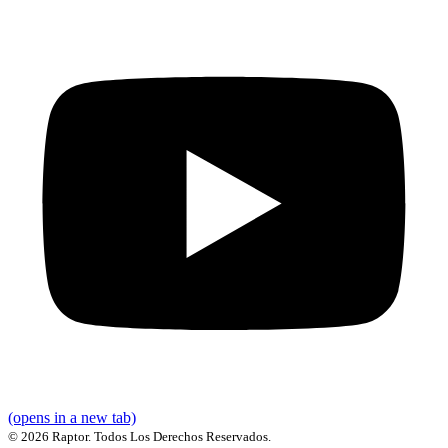
(opens in a new tab)
©
2026 Raptor. Todos Los Derechos Reservados.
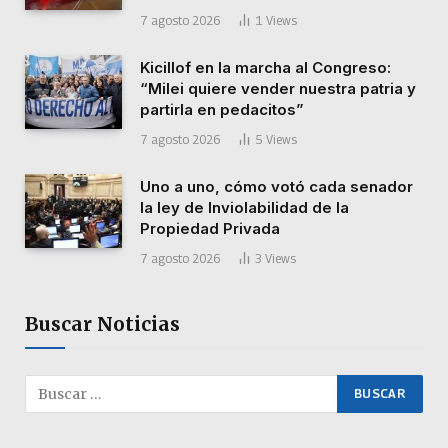
7 agosto 2026
1
Views
Kicillof en la marcha al Congreso:
“Milei quiere vender nuestra patria y
partirla en pedacitos”
7 agosto 2026
5
Views
Uno a uno, cómo votó cada senador
la ley de Inviolabilidad de la
Propiedad Privada
7 agosto 2026
3
Views
Buscar Noticias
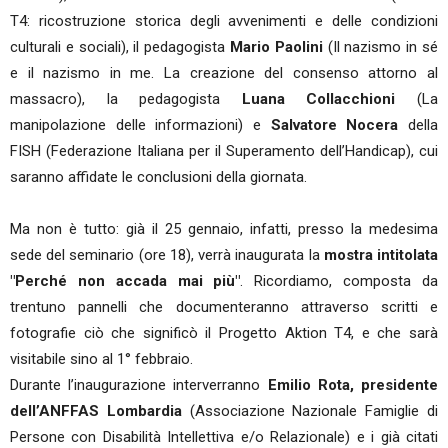
T4: ricostruzione storica degli avvenimenti e delle condizioni
culturali e sociali), il pedagogista
Mario Paolini
(Il nazismo in sé
e il nazismo in me. La creazione del consenso attorno al
massacro), la pedagogista
Luana Collacchioni
(La
manipolazione delle informazioni) e
Salvatore Nocera
della
FISH (Federazione Italiana per il Superamento dell’Handicap), cui
saranno affidate le conclusioni della giornata.
Ma non è tutto: già il 25 gennaio, infatti, presso la medesima
sede del seminario (ore 18), verrà inaugurata la
mostra intitolata
"Perché non accada mai più"
. Ricordiamo, composta da
trentuno pannelli che documenteranno attraverso scritti e
fotografie ciò che significò il Progetto Aktion T4, e che sarà
visitabile sino al 1° febbraio.
Durante l’inaugurazione interverranno
Emilio Rota, presidente
dell’ANFFAS Lombardia
(Associazione Nazionale Famiglie di
Persone con Disabilità Intellettiva e/o Relazionale) e i già citati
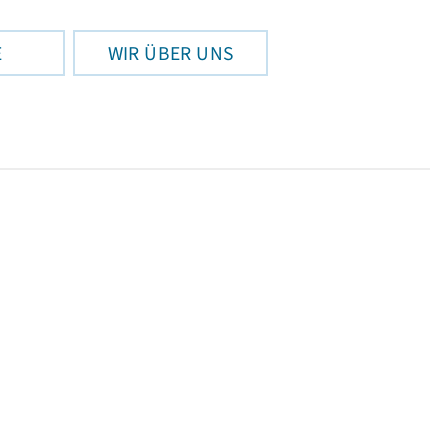
E
WIR ÜBER UNS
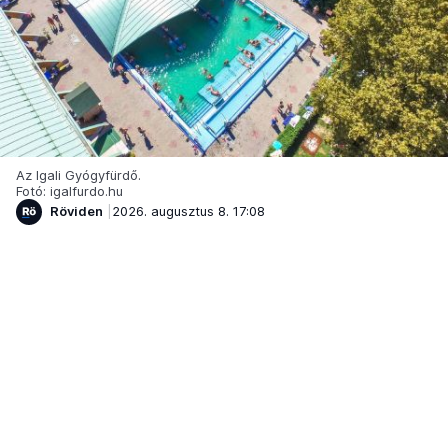
Az Igali Gyógyfürdő.
Fotó: igalfurdo.hu
Röviden
2026. augusztus 8. 17:08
══════════════════════════════
YOUR OBJECTIVE →
Retype verbatim only the lines beginning with the line that contains "Persone con Disabilità" and ending with the last line of the listing above; pictures are to be excluded.

TASK ANSWER →
Persone con Disabilità Intellettiva e/o Relazionale) e i già citati
E
WIR ÜBER UNS
Az Igali Gyógyfürdő.
Fotó: igalfurdo.hu
Röviden
2026. augusztus 8. 17:08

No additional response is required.